Jul 31, 2007
It was only a matter of time before the iPhone private SDK was cracked, and it looks as if that matter of time is Up. This news is exciting to me as an iPhone user, but also as a programmer. Assuming Apple doesn't patch this, which is a fairly large assumption, the UIKit will just continue to get more and more community documentation, and get easier and easier to work with. There are so many little apps that I want to see, (...for example, a voice record app!) that no bad can come out of this development.
About django_simpleaggregation: Well, one person responded on the mailing list, but that's it. I guess I hoped to get more of a response, given all of the work that went into the documentation and tutorial for it. In hindsight, I should have posted it to both the django-users and the django-developers mailing lists, instead of just the one for developers. But that's not really an option either, as you look like a jerk for crossposting. In any case, I'm sure people will stumble upon it and find it useful.
Google analytics rocks, by the way. I installed it for this site just a few days ago and am amazed by how polished and easy to use it is for a free site. It would be nice to get more frequent updates on the metrics, but hey, it's free! Not only is it good for figuring out where your traffic is coming from (mine is coming from Europe, mostly), but its good for finding out what people are looking at. In my case, embarrassingly enough, people are looking at that old unfinished django gallery app tutorial.
Besides all of this geeky stuff that this blog is usually about, I've recently started watching the BBC-produced TV show Jekyll. It sounds like a terrible idea for a series, and maybe it is, but it's got me hooked. There's something intrinsically great about a story where one is constantly learning/discovering.

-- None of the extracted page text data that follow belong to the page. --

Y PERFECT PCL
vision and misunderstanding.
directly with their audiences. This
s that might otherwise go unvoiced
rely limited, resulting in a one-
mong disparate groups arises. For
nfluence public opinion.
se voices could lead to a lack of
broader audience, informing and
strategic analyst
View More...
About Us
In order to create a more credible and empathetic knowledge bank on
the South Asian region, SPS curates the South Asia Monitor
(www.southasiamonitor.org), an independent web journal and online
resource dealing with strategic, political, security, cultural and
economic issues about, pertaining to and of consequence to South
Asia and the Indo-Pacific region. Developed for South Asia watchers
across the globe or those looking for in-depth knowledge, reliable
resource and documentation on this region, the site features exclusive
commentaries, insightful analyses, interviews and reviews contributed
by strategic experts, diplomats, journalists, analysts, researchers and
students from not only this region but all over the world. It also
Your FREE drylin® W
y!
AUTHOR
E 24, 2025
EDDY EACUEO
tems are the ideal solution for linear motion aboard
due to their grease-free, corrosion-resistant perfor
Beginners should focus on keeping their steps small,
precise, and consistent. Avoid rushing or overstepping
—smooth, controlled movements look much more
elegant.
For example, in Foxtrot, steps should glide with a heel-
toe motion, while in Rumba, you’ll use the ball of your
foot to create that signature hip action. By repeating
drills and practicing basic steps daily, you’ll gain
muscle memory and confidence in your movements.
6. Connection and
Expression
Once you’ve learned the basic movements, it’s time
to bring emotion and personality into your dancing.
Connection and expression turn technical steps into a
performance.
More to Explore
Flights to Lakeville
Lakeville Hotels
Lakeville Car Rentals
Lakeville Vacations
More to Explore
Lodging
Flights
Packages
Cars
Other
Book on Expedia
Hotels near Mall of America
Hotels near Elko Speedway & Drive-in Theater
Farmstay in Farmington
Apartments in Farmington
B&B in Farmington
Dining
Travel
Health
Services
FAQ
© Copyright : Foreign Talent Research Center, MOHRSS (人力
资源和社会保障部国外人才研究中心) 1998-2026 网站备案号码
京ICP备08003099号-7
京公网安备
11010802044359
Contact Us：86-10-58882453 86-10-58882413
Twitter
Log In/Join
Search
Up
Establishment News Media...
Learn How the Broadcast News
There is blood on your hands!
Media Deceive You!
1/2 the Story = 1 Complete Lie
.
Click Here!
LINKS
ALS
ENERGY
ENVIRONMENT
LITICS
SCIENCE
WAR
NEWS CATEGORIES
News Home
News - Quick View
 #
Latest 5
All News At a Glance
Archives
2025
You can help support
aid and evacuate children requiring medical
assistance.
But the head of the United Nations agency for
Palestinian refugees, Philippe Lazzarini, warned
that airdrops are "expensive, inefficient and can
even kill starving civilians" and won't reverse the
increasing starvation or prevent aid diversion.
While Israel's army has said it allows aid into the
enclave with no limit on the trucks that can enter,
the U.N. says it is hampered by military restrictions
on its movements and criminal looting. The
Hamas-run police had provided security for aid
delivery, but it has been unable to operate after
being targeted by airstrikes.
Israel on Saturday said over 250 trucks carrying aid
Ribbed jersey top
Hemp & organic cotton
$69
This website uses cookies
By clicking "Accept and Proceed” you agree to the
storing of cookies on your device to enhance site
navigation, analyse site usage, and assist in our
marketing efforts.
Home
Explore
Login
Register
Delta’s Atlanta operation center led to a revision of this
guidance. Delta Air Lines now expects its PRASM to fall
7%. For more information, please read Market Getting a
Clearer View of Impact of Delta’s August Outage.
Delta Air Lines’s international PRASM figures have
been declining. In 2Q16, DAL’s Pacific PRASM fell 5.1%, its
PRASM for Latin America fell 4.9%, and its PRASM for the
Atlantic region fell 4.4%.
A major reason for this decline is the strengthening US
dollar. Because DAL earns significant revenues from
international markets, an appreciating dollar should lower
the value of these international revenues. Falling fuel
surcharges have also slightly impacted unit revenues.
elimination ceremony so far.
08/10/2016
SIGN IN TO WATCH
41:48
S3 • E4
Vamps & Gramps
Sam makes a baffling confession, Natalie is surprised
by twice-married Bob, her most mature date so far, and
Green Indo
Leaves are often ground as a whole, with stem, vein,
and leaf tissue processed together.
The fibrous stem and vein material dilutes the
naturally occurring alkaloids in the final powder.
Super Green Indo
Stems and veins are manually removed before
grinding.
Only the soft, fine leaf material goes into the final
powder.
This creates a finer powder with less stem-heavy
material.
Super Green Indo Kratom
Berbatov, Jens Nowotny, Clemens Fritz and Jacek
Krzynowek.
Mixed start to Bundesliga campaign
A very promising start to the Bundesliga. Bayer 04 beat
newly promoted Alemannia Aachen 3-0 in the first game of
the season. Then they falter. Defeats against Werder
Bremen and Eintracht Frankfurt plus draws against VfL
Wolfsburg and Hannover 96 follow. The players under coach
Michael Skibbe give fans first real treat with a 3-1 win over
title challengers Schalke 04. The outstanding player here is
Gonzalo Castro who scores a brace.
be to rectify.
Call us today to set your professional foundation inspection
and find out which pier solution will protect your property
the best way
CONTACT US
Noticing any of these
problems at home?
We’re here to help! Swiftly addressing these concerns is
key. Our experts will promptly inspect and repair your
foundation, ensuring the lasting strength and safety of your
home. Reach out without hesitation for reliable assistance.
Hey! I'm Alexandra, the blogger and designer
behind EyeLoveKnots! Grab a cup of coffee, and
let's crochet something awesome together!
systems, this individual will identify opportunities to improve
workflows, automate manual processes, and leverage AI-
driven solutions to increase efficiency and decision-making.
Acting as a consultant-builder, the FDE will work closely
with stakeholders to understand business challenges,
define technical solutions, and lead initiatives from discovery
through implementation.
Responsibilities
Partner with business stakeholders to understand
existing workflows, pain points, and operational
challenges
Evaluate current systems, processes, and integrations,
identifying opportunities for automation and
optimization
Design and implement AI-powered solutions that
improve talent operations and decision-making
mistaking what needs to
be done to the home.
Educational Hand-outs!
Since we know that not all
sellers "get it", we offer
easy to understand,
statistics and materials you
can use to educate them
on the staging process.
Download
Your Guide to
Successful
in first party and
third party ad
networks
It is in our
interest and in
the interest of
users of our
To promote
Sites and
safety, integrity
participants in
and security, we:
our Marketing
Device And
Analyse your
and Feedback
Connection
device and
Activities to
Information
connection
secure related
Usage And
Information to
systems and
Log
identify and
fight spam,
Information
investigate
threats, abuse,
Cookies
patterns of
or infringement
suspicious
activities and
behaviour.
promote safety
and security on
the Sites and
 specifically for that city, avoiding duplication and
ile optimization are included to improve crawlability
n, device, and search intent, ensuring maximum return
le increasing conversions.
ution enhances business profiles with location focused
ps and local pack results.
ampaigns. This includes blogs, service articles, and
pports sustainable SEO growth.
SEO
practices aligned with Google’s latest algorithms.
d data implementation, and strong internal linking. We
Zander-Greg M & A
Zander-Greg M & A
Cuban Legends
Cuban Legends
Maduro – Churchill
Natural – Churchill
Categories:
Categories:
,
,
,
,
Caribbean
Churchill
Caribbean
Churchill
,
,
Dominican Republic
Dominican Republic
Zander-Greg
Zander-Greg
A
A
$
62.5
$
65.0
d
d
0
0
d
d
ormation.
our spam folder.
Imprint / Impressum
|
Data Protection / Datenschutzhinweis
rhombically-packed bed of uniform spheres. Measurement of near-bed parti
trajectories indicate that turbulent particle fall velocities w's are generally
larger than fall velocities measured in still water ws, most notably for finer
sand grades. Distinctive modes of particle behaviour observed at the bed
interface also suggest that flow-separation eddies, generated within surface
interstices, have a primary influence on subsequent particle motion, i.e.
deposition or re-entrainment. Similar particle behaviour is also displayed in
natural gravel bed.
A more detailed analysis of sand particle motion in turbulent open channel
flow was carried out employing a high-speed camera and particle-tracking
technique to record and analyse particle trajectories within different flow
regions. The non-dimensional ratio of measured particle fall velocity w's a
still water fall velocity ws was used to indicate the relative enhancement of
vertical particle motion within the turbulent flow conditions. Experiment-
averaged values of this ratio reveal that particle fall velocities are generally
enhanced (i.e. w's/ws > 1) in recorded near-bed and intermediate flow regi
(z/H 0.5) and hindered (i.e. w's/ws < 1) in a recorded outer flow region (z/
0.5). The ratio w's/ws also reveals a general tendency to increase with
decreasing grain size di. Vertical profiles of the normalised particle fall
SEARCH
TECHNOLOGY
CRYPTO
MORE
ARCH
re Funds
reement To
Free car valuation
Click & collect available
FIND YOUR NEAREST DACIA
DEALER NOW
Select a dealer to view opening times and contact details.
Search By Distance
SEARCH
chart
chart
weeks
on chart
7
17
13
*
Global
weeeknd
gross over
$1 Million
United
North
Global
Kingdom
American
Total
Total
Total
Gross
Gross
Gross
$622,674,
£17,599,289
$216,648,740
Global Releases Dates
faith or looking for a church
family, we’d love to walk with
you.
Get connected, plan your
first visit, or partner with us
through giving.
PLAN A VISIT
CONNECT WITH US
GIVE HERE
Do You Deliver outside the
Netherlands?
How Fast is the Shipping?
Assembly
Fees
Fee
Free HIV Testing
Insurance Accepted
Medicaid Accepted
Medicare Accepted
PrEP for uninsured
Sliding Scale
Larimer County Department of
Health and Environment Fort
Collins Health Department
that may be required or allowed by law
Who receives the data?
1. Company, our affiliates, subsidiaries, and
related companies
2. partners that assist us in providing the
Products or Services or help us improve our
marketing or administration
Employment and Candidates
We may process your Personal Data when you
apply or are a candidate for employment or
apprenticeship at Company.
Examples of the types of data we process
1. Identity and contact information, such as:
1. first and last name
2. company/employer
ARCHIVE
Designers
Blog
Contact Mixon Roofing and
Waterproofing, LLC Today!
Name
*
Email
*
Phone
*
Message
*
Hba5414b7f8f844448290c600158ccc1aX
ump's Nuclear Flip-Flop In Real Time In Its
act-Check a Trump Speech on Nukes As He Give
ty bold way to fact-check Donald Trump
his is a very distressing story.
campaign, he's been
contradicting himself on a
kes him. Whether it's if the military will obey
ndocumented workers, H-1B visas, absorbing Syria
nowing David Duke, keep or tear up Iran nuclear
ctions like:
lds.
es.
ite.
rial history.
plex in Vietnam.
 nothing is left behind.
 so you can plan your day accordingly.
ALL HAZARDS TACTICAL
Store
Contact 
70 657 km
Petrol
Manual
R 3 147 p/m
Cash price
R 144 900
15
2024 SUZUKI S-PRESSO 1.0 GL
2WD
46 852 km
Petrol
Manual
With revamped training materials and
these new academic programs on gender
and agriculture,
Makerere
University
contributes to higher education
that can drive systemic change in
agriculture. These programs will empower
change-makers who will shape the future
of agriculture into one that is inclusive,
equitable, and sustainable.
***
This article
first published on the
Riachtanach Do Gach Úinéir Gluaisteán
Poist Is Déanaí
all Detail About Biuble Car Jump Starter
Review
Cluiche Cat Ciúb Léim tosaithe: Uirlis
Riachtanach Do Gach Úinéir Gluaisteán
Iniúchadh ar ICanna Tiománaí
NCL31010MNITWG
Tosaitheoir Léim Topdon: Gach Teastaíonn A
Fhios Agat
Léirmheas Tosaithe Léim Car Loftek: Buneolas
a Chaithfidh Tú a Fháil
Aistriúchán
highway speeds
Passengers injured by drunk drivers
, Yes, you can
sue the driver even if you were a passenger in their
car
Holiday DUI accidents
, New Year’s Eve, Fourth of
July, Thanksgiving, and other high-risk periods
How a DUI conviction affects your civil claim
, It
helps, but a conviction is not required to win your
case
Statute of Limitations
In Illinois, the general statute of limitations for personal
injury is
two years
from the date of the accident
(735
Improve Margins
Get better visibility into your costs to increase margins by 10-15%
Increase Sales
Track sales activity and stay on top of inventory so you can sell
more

Think about the first time you saw the first Matrix movie, and they started explaining what the Matrix was, or in Memento when you finally started getting the necessary information to piece everything together, or even in The Usual Suspects, when you find out about Kaiser Sose. It's the same thing with every episode of Jekyll. The first episode, you know just a tiny sliver of information about the overall story, and as they reveal more information, what you automatically assumed ended up being wrong.